My compassion for Wuornos was strictly ontological. Every murderer, even the most vile, is a human being, with a human need and capacity for love. Theron did a fine job of conveying the aching hole in the soul of the cinematic Wuornos, so systematically denied love throughout her life and so yearning for love that she squandered it on the shallow, whiny Selby (Christina Ricci). Wuornos was a genuinely tragic figure. That doesn’t mean I don’t think that she deserved the death penalty. She did, and that’s my point. Immanuel Kant, who also believed in capital punishment, wrote that meting out a just death sentence actually treats the convicted criminal with the dignity that he or she deserves, for it recognizes the criminal’s full human status as an adult moral agent, not an animal or a child. It also recognizes the convicted criminal’s capacity for redemption–paying the price–as well as evil.

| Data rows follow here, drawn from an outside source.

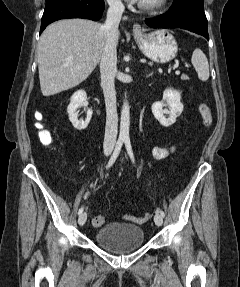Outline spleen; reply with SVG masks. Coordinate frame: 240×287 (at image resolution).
Instances as JSON below:
<instances>
[{
    "label": "spleen",
    "mask_w": 240,
    "mask_h": 287,
    "mask_svg": "<svg viewBox=\"0 0 240 287\" xmlns=\"http://www.w3.org/2000/svg\"><path fill=\"white\" fill-rule=\"evenodd\" d=\"M191 62L197 72L198 78L201 81H207L209 79V64L207 57L201 49L196 48L193 51Z\"/></svg>",
    "instance_id": "1"
}]
</instances>
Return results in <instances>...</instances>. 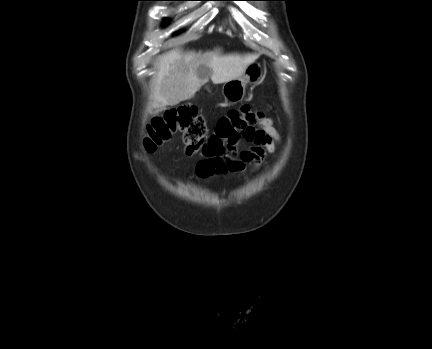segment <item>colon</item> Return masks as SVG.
<instances>
[{
	"instance_id": "5ec220e1",
	"label": "colon",
	"mask_w": 432,
	"mask_h": 349,
	"mask_svg": "<svg viewBox=\"0 0 432 349\" xmlns=\"http://www.w3.org/2000/svg\"><path fill=\"white\" fill-rule=\"evenodd\" d=\"M263 114L245 104L221 116L214 132L207 136L205 119L193 105H183L167 110L147 128L145 148L154 151L179 134L188 155L201 154L202 162L222 169V160L231 154L241 139L248 137Z\"/></svg>"
}]
</instances>
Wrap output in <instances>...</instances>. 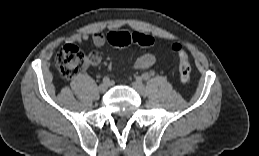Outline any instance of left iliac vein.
Returning <instances> with one entry per match:
<instances>
[{"label": "left iliac vein", "mask_w": 259, "mask_h": 156, "mask_svg": "<svg viewBox=\"0 0 259 156\" xmlns=\"http://www.w3.org/2000/svg\"><path fill=\"white\" fill-rule=\"evenodd\" d=\"M132 87L140 94L144 95L146 92L144 84L140 80H136L132 83Z\"/></svg>", "instance_id": "4c4485c4"}]
</instances>
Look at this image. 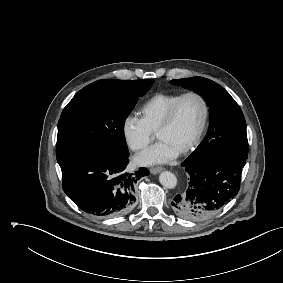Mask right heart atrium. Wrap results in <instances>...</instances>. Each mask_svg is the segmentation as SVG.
Returning a JSON list of instances; mask_svg holds the SVG:
<instances>
[{
    "instance_id": "1",
    "label": "right heart atrium",
    "mask_w": 283,
    "mask_h": 283,
    "mask_svg": "<svg viewBox=\"0 0 283 283\" xmlns=\"http://www.w3.org/2000/svg\"><path fill=\"white\" fill-rule=\"evenodd\" d=\"M121 130L125 143L135 152L145 149L153 139V133L143 120L134 114L125 116Z\"/></svg>"
}]
</instances>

And indeed, from what I’ve read about the real-life Aileen Wuornos, she indeed might have achieved redemption on Death Row. It turns out that there is a whole Wuornos documentary industry out there. The main figure is Nick Broomfield, who has made two films about Wuornos, Aileen Wuornos: The Selling of a Serial Killer, in 1992, and Aileen: The Life and Death of a Serial Killer, in 2004, just in time to coincide with the release of “Monster.” Broomfield is a kind of low-rent Michael Moore who plays the Wuornos case largely for laughs at our heartless society. Those whose Wuornos jones still isn’t satisfied can rent Peter Levin’s Overkill: The Aileen Wuornos Story (1992), which rehashes Wuornos’s crimes yet another time. It seems that as her appeals ran out, the real-life Wuornos wrote letters to the Florida Supreme Court admitting to having been a serial killer and asking to die. She also admitted that her first victim, Richard Mallory, had not raped her as the movie “Monster” claims, and as she had claimed during her trial. (It also appears that none of her victims had sought her sexual services but had merely picked her up on the road as a hitchhiker.) She also became a Christian–an ironic turn, since “Monster” depicts the Christians in Wuornos’s life as the monsters–although her faith was mixed up with belief in reincarnation and extraterrestial beings.


So, please, Other Charlotte–I’m not a bleeding heart!